Alberta Soplillo, funcionaria perfecta, perdió su agenda de contactos y tuvo que rehacer su vida, porque sola no quería vivir. Empezó en la maternidad en la que nació, la parroquia en donde se bautizó, los colegios, los parques, las paradas de autobús, el teatro, el Ministerio, las calles y sus paseos, las tiendas...y así pasó los últimos diez años, recuperando recuerdos, hasta que acabó en un tanatorio porque era el lugar que más había visitado en los últimos tiempos.

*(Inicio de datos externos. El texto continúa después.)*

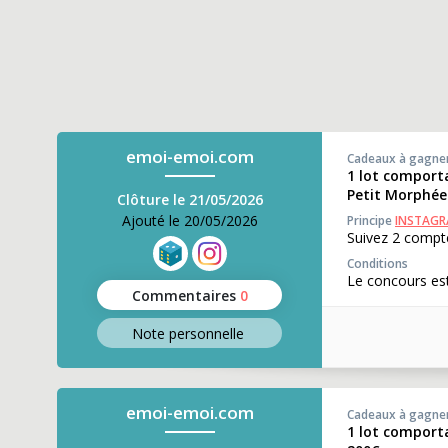
emoi-emoi.com
Cadeaux à gagne
1 lot comport
Petit Morphée
Clôture le 21/05/2026
Ajouté le 20/05/2026
Principe
INSTAG
Suivez 2 compte
Conditions
Le concours est
Commentaires
0
Note perso
nnelle
emoi-emoi.com
Cadeaux à gagne
1 lot comport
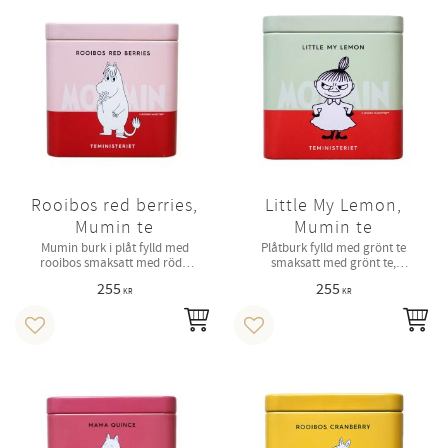
Rooibos red berries,
Little My Lemon,
Mumin te
Mumin te
Mumin burk i plåt fylld med
Plåtburk fylld med grönt te
rooibos smaksatt med röda
smaksatt med grönt te,
bär.
ingefära och citrongräs.
255
255
KR
KR
INFO
IN
Lägg till i favoriter
Lägg till i favoriter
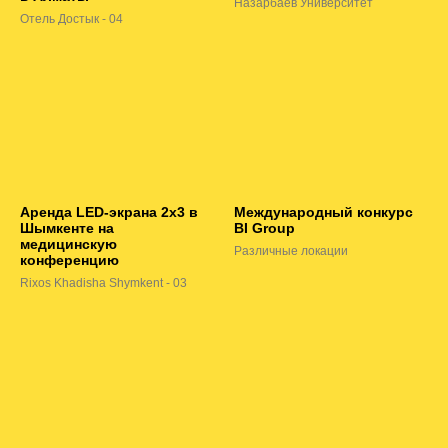
Назарбаев Университет
Отель Достык - 04
Аренда LED-экрана 2х3 в
Международный конкурс
Шымкенте на
BI Group
медицинскую
Различные локации
конференцию
Rixos Khadisha Shymkent - 03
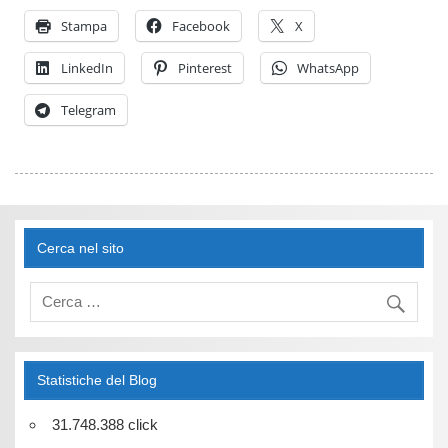
Stampa
Facebook
X
LinkedIn
Pinterest
WhatsApp
Telegram
Cerca nel sito
Statistiche del Blog
31.748.388 click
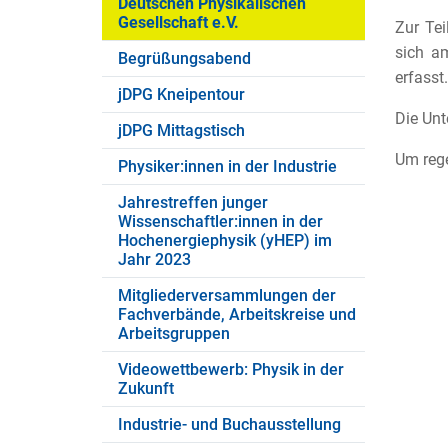
Deutschen Physikalischen
Gesellschaft e.V.
Zur Te
sich a
Begrüßungsabend
erfasst
jDPG Kneipentour
Die Unt
jDPG Mittagstisch
Um rege
Physiker:innen in der Industrie
Jahrestreffen junger
Wissenschaftler:innen in der
Hochenergiephysik (yHEP) im
Jahr 2023
Mitgliederversammlungen der
Fachverbände, Arbeitskreise und
Arbeitsgruppen
Videowettbewerb: Physik in der
Zukunft
Industrie- und Buchausstellung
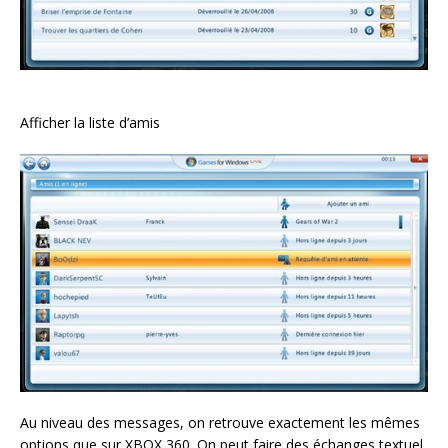
Afficher la liste d’amis
Au niveau des messages, on retrouve exactement les mêmes
options que sur XBOX 360. On peut faire des échanges textuel,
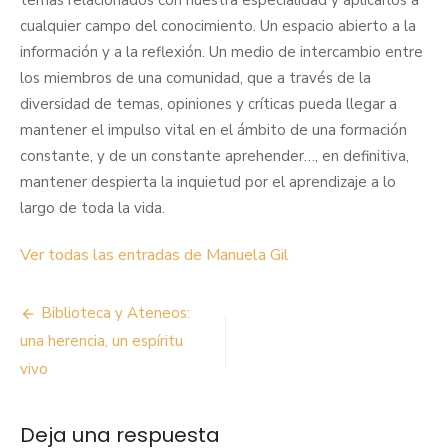
temas relacionados con nuestra especialidad y aplicarlos a
cualquier campo del conocimiento. Un espacio abierto a la
información y a la reflexión. Un medio de intercambio entre
los miembros de una comunidad, que a través de la
diversidad de temas, opiniones y críticas pueda llegar a
mantener el impulso vital en el ámbito de una formación
constante, y de un constante aprehender…, en definitiva,
mantener despierta la inquietud por el aprendizaje a lo
largo de toda la vida.
Ver todas las entradas de Manuela Gil
Navegación
Biblioteca y Ateneos:
de
una herencia, un espíritu
vivo
entradas
Deja una respuesta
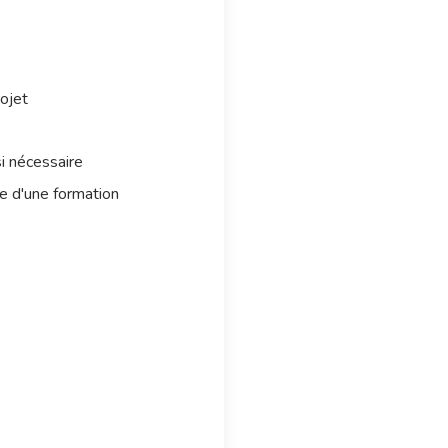
ojet
i nécessaire
e d'une formation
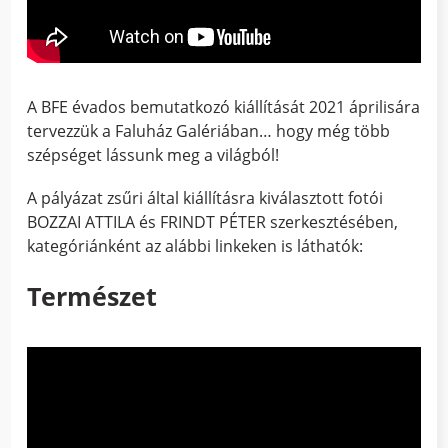
A BFE évados bemutatkozó kiállítását 2021 áprilisára
tervezzük a Faluház Galériában… hogy még több
szépséget lássunk meg a világból!
A pályázat zsűri által kiállításra kiválasztott fotói
BOZZAI ATTILA és FRINDT PÉTER szerkesztésében,
kategóriánként az alábbi linkeken is láthatók:
Természet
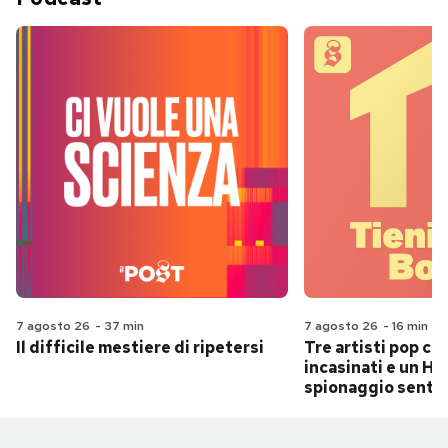
7 agosto 26
-
37 min
7 agosto 26
-
16 min
Il difficile mestiere di ripetersi
Tre artisti pop ch
incasinati e un Hit
spionaggio senti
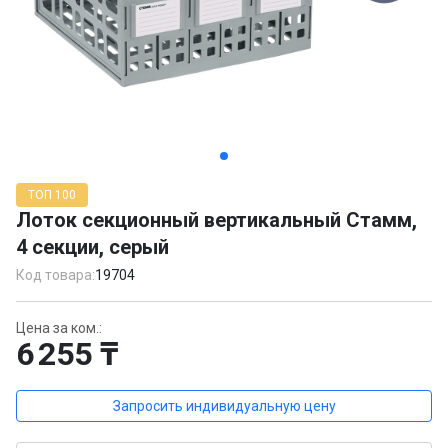
Item
1
ТОП 100
of
Лоток секционный вертикальный Стамм,
4
4 секции, серый
Код товара:
19704
Цена за ком.:
6 255 ₸
Запросить индивидуальную цену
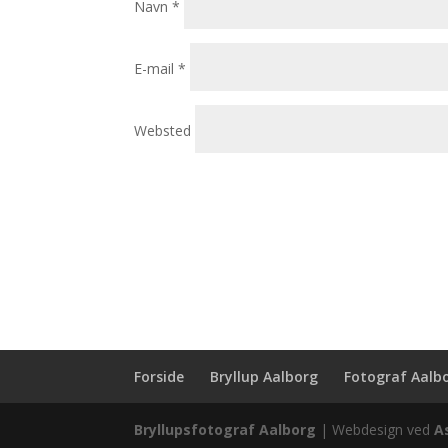
Navn
*
E-mail
*
Websted
Forside
Bryllup Aalborg
Fotograf Aalb
Bryllupsfotograf Aalborg
| Webdesign ved
A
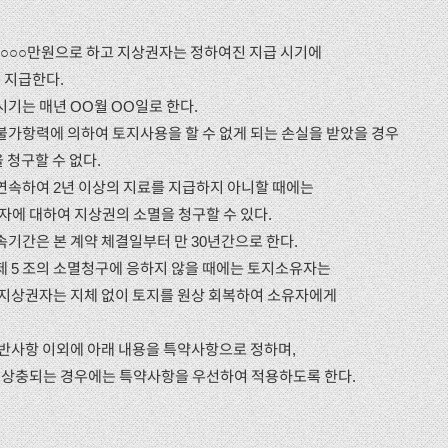
 ○○○만원으로 하고 지상권자는 정하여진 지급 시기에
 지급한다.
기는 매년 OO월 OO일로 한다.
가항력에 의하여 토지사용을 할 수 없게 되는 손실을 받았을 경우
 청구할 수 없다.
속하여 2년 이상의 지료를 지급하지 아니할 때에는
에 대하여 지상권의 소멸을 청구할 수 있다.
기간은 본 계약 체결일부터 만 30년간으로 한다.
 5 조의 소멸청구에 응하지 않을 때에는 토지소유자는
, 지상권자는 지체 없이 토지를 원상 회복하여 소유자에게
반사항 이외에 아래 내용을 특약사항으로 정하며,
상충되는 경우에는 특약사항을 우선하여 적용하도록 한다.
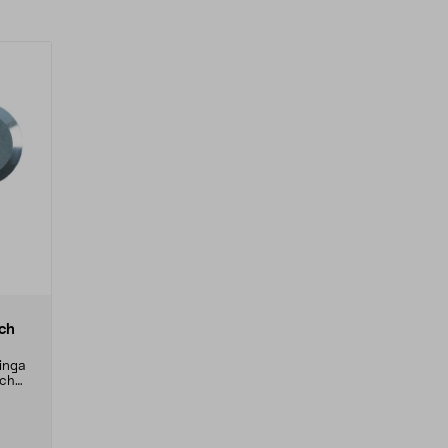
ch
linga
sch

Llegó a aquel lugar de despedidas y se sentó, satisfecha con su agenda repleta de gente (como si fuera un certificado de nula soledad), en un sofá de esos que acogen a las visitas para que no se vayan nunca. Allí repasó toda su investigación, y se sintió acompañada por toda aquella gente que figuraba en su agenda. Se acomodó tan bien en su asiento, que lo convirtió en su casa por mucho tiempo. Alberta soñó con encontrarse con toda la gente propietaria de los nombres que había conseguido recopilar y se quedó tan dormida que la dieron por clienta del tanatorio y, por simpatía, la metieron en un cubículo de los que tenían disponibles. Cuando Alberta despertó descansada, se quedó atónita al descubrir que la habían dado por muerta; aunque más perpleja la dejó la cantidad de gente que había ido a despedirla (abriendo un solo ojo), y que ella no había recogido en su catastro de conocidos.
Al verla en pie, los allí presentes, creyeron haberse equivocado de difunto y se fueron. Alberta no pudo actualizar su catastro con todas sus visitas.
Alberta creyó que su agenda era un certificado de popularidad y que su soledad siempre estaría habitada con toda aquella gente que ella había conseguido juntar en una lista.